## Exercise
Show all lines from the listing below that contain "Kaltnaggischer".

--- Data section Enclosed Below ---

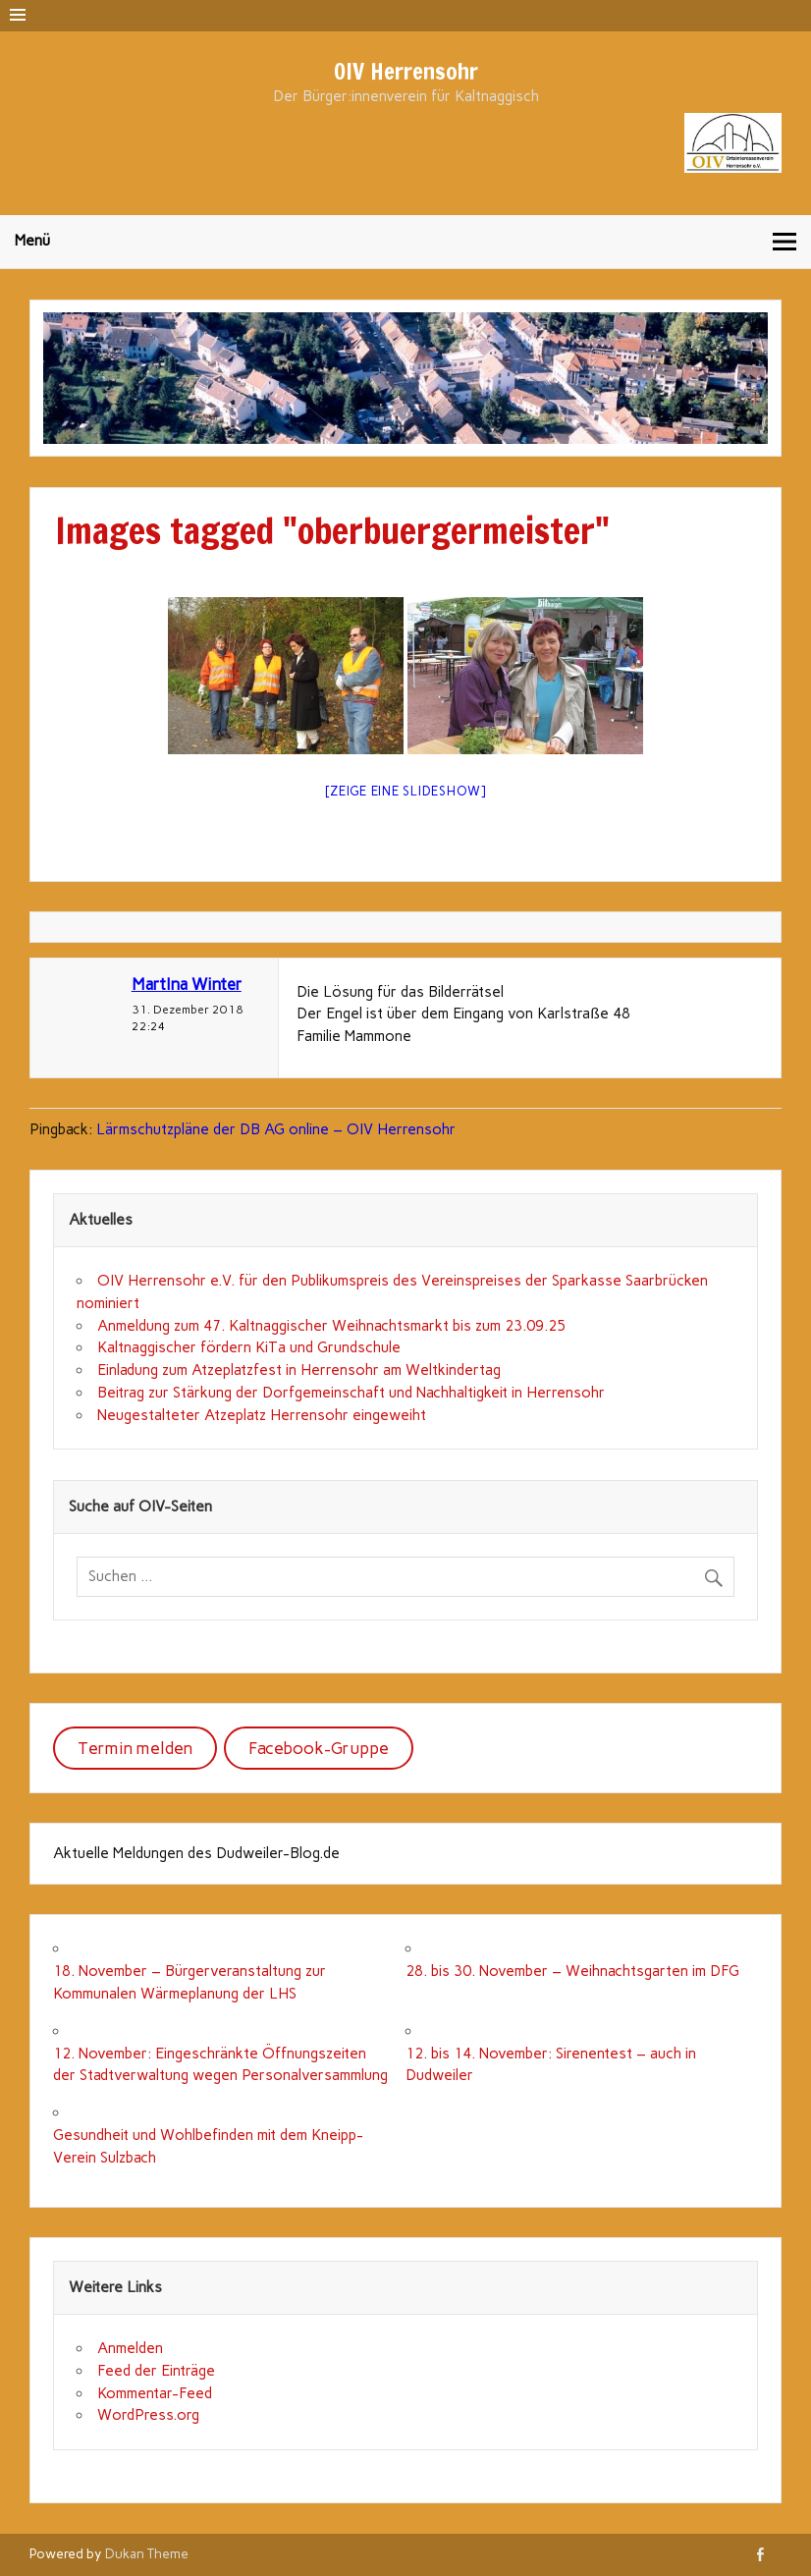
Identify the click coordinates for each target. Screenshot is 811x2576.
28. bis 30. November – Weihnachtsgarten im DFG (572, 1971)
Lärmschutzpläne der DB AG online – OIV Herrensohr (276, 1129)
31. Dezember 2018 (187, 1009)
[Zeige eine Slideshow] (405, 791)
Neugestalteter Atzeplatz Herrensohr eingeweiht (261, 1415)
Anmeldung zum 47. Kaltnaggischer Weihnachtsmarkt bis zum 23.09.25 (331, 1326)
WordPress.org (148, 2415)
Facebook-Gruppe (318, 1748)
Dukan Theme (147, 2553)
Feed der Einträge (156, 2371)
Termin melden (135, 1748)
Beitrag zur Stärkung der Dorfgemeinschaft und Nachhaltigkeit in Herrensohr (351, 1392)
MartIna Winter (187, 984)
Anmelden (130, 2348)
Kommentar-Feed (154, 2393)
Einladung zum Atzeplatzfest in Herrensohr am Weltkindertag (299, 1370)
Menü (32, 240)
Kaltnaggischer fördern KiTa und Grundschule (249, 1347)
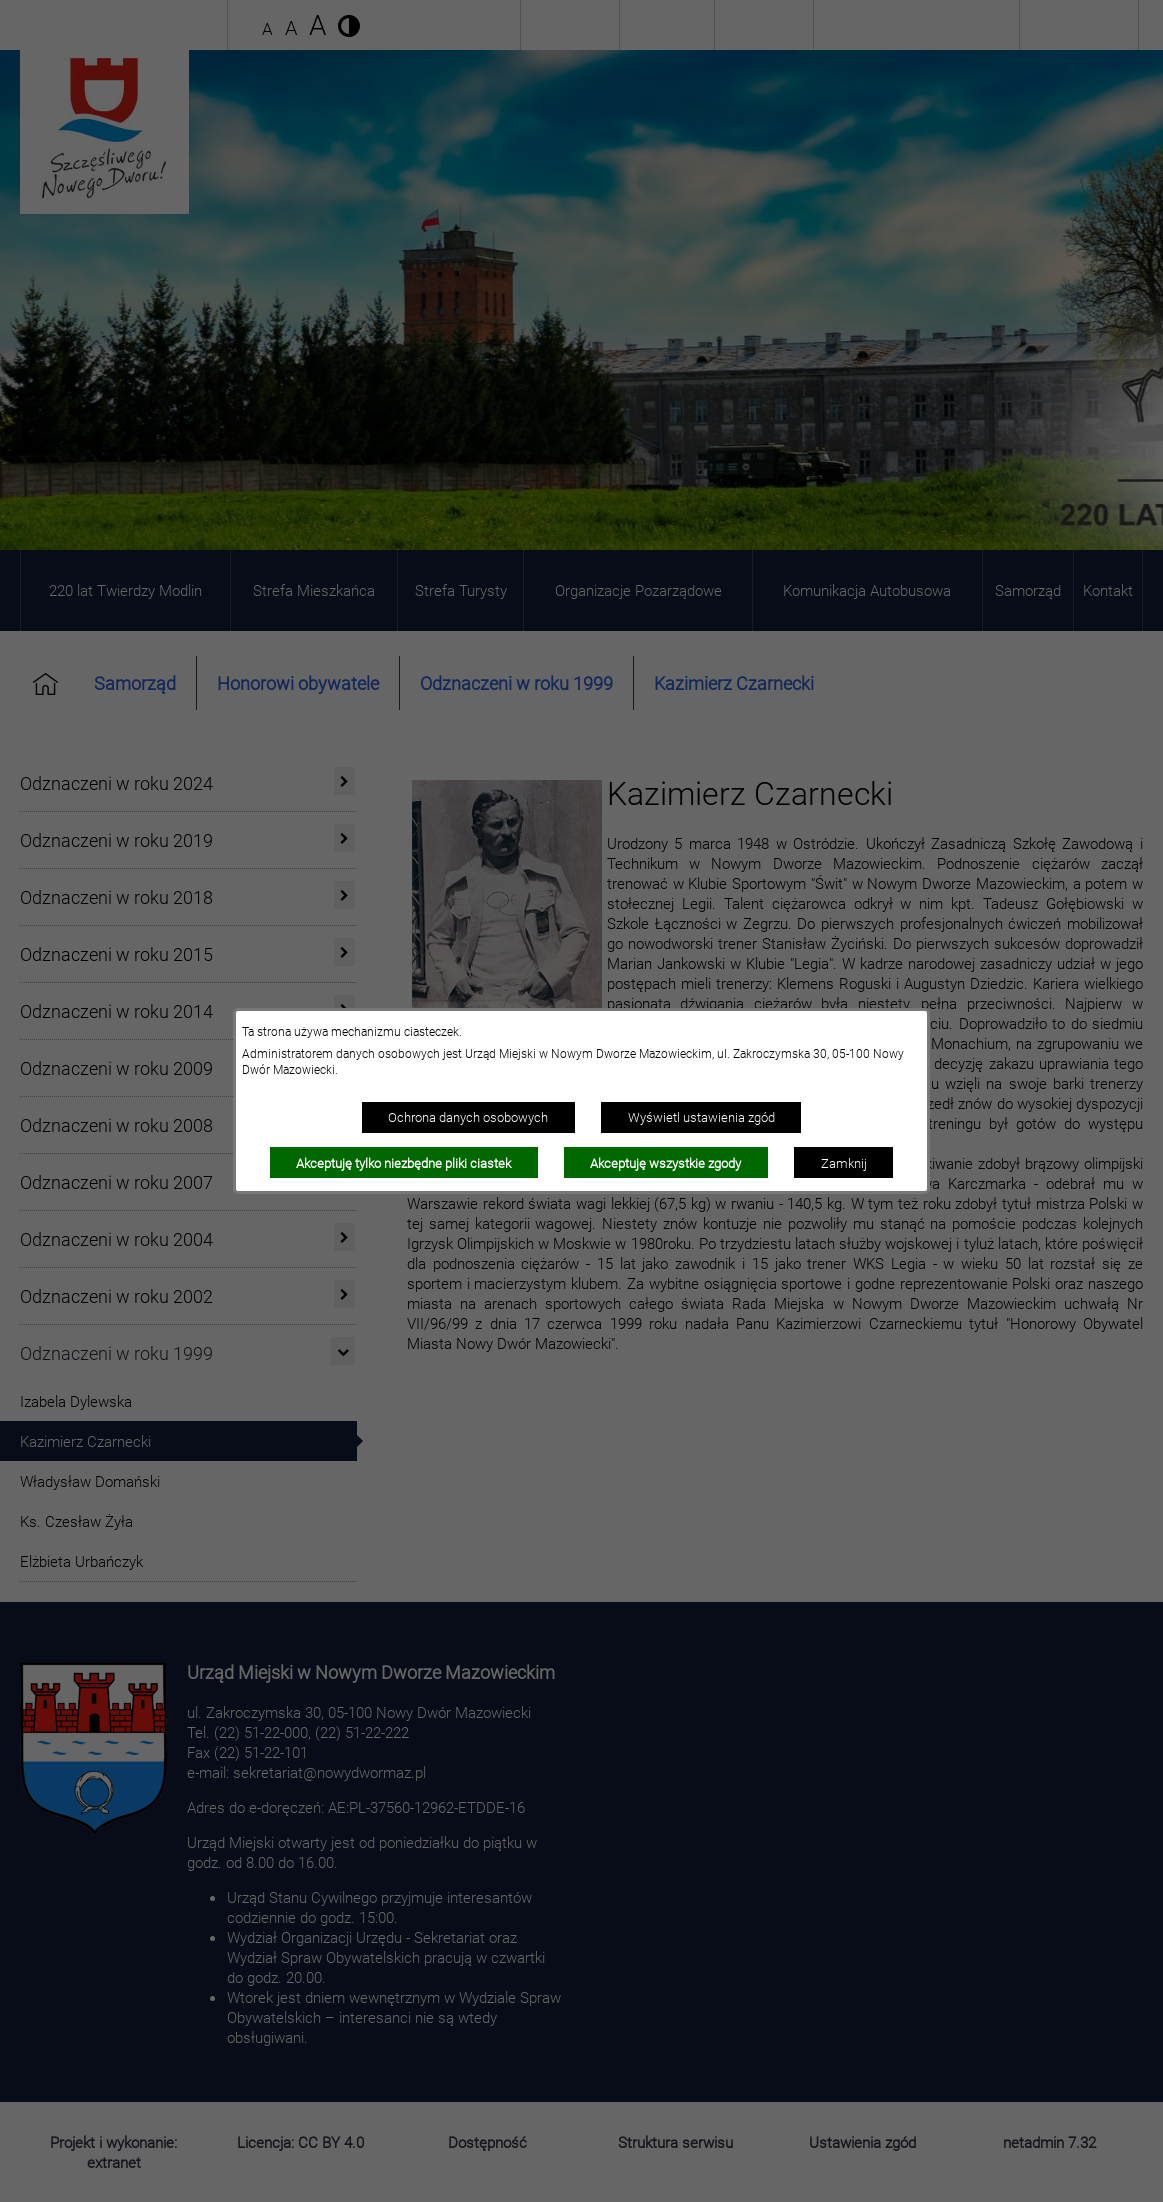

--- End of Enclosed Data section ---

## Exercise answer
Anmeldung zum 47. Kaltnaggischer Weihnachtsmarkt bis zum 23.09.25 (331, 1326)
Kaltnaggischer fördern KiTa und Grundschule (249, 1347)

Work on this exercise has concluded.